Thread: upgrading to 8.3, utf-8 and latin2 locale problem

upgrading to 8.3, utf-8 and latin2 locale problem

From
Mage
Date:
          Hello,

I am sure this won't be the first e-mail about this issue, however we
are upgrading production-like environment. Please help.

For reproducing I've used two debian servers, same locales (en_US.UTF-8,
en_US ISO-8859-1, hu_HU.UTF-8, hu_HU ISO-8859-2), Debian testing.

------------------------------------------------
Postgresql 8.2 (8.2.6-2):

/usr/lib/postgresql/8.2/bin/initdb -D /home/readonly/pg_data/
--locale='en_US.UTF-8' --lc-collate='hu_HU.UTF-8'
--lc-ctype='hu_HU.UTF-8' --lc-time='hu_HU.UTF-8'
The files belonging to this database system will be owned by user "mage".
This user must also own the server process.

The database cluster will be initialized with locales
  COLLATE:  hu_HU.UTF-8
  CTYPE:    hu_HU.UTF-8
  MESSAGES: en_US.UTF-8
  MONETARY: en_US.UTF-8
  NUMERIC:  en_US.UTF-8
  TIME:     hu_HU.UTF-8
The default database encoding has accordingly been set to UTF8.

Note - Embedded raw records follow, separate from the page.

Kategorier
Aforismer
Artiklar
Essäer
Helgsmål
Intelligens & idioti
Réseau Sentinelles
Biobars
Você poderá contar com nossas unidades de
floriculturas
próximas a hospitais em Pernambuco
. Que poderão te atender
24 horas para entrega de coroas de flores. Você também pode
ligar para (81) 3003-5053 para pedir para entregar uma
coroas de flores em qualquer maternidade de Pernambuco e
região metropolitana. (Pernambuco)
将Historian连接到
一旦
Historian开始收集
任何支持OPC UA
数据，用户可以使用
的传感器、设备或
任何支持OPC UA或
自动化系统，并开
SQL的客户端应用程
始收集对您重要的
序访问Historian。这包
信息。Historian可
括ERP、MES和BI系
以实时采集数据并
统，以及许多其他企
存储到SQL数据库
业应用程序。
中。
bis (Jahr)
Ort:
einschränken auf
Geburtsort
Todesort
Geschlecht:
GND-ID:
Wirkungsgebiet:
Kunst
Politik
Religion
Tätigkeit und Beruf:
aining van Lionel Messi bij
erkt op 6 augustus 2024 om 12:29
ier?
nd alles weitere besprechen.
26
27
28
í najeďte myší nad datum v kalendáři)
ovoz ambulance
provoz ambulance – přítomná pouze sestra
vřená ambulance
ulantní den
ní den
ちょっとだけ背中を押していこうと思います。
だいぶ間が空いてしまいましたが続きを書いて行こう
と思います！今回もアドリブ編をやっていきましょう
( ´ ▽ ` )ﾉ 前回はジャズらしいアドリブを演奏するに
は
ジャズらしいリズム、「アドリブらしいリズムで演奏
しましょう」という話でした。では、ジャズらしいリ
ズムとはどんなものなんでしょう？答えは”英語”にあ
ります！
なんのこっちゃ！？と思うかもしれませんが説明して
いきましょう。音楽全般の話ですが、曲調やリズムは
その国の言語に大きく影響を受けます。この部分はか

/usr/lib/postgresql/8.2/bin/pg_ctl -D /home/readonly/pg_data -l logfile
-o '-p 5555' start
/usr/lib/postgresql/8.2/bin/psql -p 5555 template1


# create database test encoding = 'latin2';
CREATE DATABASE

------------------------------------------------
Postgresql 8.3 (8.3.0-1):

/usr/lib/postgresql/8.3/bin/initdb -D /home/readonly/pg_data/
--locale='en_US.UTF-8' --lc-collate='hu_HU.UTF-8'
--lc-ctype='hu_HU.UTF-8' --lc-time='hu_HU.UTF-8'
The files belonging to this database system will be owned by user "mage".
This user must also own the server process.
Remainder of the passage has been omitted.